Assignment:
The word to look for is "Показать". Report every line of the entries below that has it.

Excerpts from a dataset
*** Block opens ***

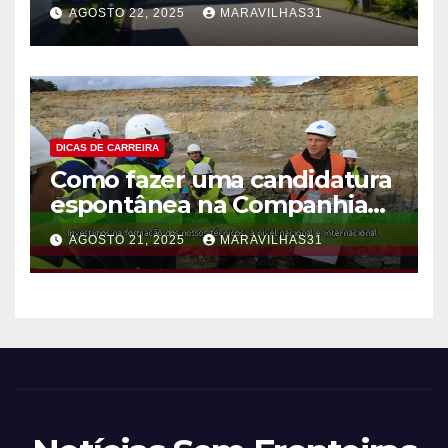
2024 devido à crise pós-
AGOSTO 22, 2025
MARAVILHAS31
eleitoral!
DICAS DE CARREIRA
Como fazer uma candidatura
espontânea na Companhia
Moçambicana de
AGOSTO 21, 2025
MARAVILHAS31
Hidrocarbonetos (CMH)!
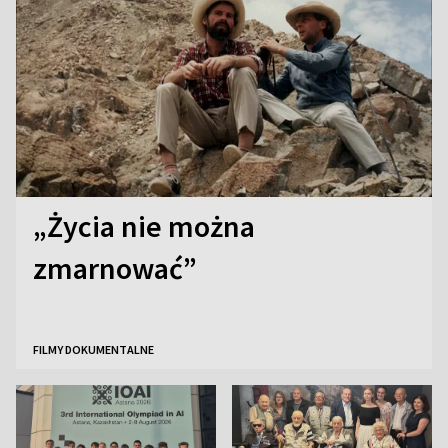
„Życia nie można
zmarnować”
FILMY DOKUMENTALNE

*** Block closes ***
*** Block opens ***

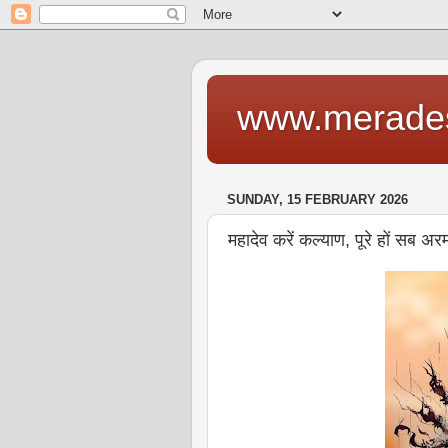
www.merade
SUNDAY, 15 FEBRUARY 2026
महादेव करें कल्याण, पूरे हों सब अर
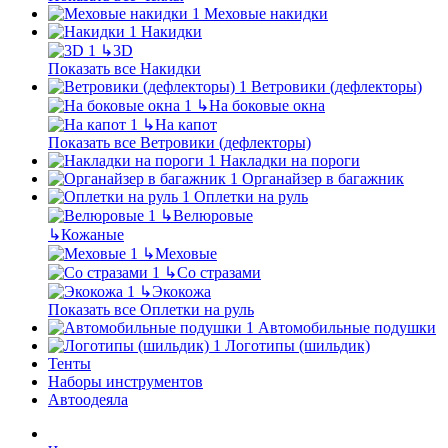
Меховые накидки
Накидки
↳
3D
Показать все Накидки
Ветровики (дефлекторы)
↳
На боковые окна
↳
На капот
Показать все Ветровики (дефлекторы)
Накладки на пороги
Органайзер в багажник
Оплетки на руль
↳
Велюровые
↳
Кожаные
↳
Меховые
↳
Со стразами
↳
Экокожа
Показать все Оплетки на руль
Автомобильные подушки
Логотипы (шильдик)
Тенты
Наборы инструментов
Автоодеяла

*** Block closes ***
*** Block opens ***

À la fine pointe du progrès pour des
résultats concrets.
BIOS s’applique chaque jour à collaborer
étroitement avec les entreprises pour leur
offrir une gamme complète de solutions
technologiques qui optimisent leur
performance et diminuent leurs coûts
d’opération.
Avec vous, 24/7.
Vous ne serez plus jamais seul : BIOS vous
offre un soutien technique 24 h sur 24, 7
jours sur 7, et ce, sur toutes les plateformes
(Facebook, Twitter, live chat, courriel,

*** Block closes ***

Response to the exercise:
Показать все Накидки
Показать все Ветровики (дефлекторы)
Показать все Оплетки на руль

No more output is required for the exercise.